[[ THE INPUT open ]]
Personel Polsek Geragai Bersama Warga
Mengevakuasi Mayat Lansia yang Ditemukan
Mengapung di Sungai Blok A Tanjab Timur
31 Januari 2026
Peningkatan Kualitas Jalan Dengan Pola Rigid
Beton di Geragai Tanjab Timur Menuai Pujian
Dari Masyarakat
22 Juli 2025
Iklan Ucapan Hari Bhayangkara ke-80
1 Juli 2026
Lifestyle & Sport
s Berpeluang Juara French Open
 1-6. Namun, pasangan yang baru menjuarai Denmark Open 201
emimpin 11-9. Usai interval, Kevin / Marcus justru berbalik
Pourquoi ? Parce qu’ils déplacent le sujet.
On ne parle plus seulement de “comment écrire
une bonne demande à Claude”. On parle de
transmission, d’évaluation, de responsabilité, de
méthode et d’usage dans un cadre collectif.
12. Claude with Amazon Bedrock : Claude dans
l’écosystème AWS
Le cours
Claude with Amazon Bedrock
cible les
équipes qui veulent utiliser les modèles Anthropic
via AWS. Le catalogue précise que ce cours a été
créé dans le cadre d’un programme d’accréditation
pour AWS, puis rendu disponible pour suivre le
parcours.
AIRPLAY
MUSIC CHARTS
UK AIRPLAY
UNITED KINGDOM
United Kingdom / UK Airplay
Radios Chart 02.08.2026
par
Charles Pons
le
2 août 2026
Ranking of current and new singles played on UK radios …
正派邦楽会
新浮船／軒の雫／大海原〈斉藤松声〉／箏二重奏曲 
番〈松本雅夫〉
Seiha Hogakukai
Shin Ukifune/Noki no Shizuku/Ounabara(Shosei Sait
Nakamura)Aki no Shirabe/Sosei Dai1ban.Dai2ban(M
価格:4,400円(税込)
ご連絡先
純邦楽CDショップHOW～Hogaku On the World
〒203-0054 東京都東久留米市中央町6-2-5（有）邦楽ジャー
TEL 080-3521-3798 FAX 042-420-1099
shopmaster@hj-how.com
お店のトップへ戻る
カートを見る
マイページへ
[[ THE INPUT closed ]]
[[ THE INPUT open ]]
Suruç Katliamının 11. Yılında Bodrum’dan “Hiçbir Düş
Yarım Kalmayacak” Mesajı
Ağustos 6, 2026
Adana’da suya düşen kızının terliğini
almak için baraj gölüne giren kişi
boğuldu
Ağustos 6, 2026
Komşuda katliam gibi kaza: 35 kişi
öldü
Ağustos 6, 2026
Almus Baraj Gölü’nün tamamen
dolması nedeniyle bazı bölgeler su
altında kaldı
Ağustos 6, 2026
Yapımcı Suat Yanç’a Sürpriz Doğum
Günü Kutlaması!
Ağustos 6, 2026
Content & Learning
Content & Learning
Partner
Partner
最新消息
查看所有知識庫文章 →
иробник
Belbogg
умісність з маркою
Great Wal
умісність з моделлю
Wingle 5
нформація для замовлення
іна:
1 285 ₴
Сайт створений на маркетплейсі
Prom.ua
[[ THE INPUT closed ]]
[[ THE INPUT open ]]
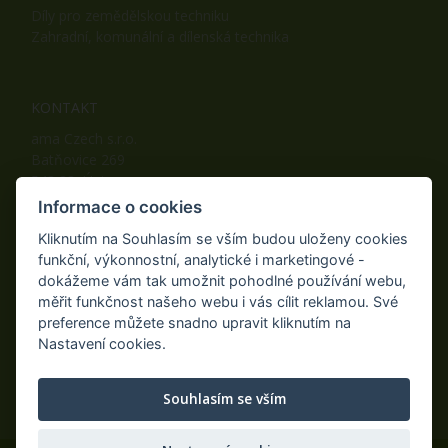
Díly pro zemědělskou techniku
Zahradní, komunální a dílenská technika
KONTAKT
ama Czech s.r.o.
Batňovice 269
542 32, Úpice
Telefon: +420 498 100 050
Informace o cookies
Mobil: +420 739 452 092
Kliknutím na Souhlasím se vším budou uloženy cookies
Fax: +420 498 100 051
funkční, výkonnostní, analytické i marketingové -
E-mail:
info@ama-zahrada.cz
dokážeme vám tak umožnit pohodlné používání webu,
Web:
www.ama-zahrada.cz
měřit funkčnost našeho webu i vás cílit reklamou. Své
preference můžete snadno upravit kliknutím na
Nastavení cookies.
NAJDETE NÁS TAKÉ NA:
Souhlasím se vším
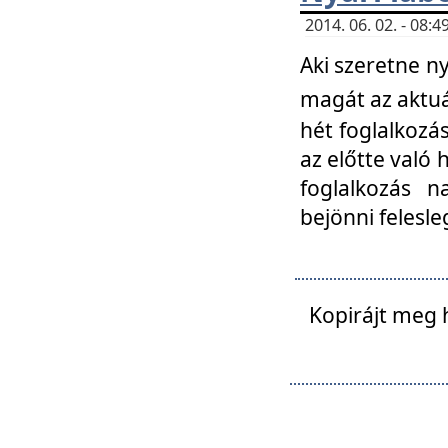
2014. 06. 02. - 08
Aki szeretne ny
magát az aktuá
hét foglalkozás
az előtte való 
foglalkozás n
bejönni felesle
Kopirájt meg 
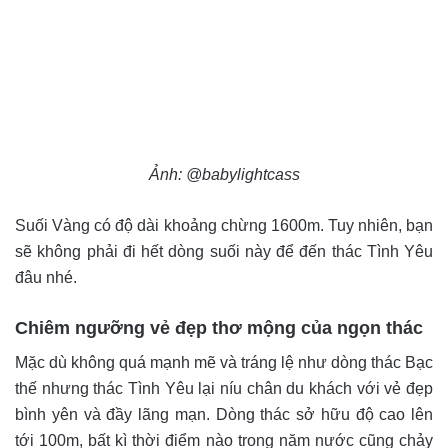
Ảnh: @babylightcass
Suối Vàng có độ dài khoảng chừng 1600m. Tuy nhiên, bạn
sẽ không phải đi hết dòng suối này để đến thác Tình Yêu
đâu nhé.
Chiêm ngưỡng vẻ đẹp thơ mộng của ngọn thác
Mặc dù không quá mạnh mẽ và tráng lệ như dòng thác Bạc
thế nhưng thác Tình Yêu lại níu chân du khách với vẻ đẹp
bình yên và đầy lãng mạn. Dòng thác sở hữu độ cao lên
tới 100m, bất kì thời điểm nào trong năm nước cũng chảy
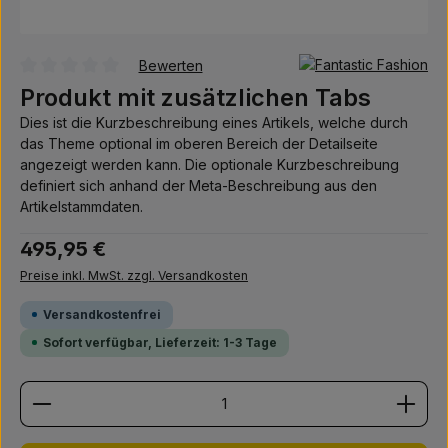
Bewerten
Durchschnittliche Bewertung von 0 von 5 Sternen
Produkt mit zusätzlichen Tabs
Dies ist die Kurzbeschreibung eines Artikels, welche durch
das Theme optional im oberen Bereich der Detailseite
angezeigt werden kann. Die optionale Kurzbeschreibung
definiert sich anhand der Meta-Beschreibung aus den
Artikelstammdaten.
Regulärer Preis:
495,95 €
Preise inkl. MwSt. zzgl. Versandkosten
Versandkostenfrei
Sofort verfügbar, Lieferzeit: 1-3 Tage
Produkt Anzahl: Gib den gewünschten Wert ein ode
[[ THE INPUT closed ]]
EXERCISE GOAL: Within the material above, output exactly the lines from the one with "Personel Polsek Geragai Bersama Warga" through the one with "22 Juli 2025", end lines included, and nothing besides.

SOLUTION TO THIS PROBLEM:
Personel Polsek Geragai Bersama Warga
Mengevakuasi Mayat Lansia yang Ditemukan
Mengapung di Sungai Blok A Tanjab Timur
31 Januari 2026
Peningkatan Kualitas Jalan Dengan Pola Rigid
Beton di Geragai Tanjab Timur Menuai Pujian
Dari Masyarakat
22 Juli 2025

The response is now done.